Connecticut ranked second in the nation for the largest share of distressed home sales in November 2015 at 19.1 percent, according to an analysis of real estate trends by the California-based data and analytics company CoreLogic.

Nationally distressed sales, which include real-estate owned (REO) and short sales, accounted for 11.9 percent of total home sales nationally in November 2015, down 1.9 percentage points from November 2014 and up 1.4 percentage points from October 2015.

According to CoreLogic, the national month-over-month increase was expected due to seasonality, and the magnitude of the change was in line with previous Novembers.

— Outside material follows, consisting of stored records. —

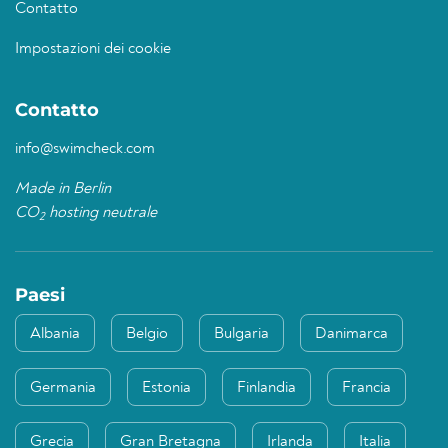
Contatto
Impostazioni dei cookie
Contatto
info@swimcheck.com
Made in Berlin
CO
hosting neutrale
2
Paesi
Albania
Belgio
Bulgaria
Danimarca
Germania
Estonia
Finlandia
Francia
Grecia
Gran Bretagna
Irlanda
Italia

Maryland had the largest share of distressed sales of any state at 20.2 percent1 in November 2015

While the numbers may seem a cause for concern, the company cautions there will always be some level of distress in the housing market, and rightfully so, it added, as distressed sales help to clear out foreclosed properties.

CoreLogic said the pre-crisis share of distressed sales was traditionally about 2 percent. If the current year-over-year decrease in the distressed sales share continues, it will reach that “normal” 2-percent mark in mid-2019.

The company also cites additional positive indicators.

Within the distressed category, REO sales accounted for 8.7 percent and short sales accounted for 3.2 percent of total home sales in November 2015. The REO sales share was 1.5 percentage points below the November 2014 share and is the lowest for the month of November since 2007. The short sales share fell below 4 percent in mid-2014 and has remained in the 3-4 percent range since then. At its peak in January 2009, distressed sales totaled 32.4 percent of all sales, with REO sales representing 27.9 percent of that share.

All but nine states recorded lower distressed sales shares in November 2015 compared with a year earlier.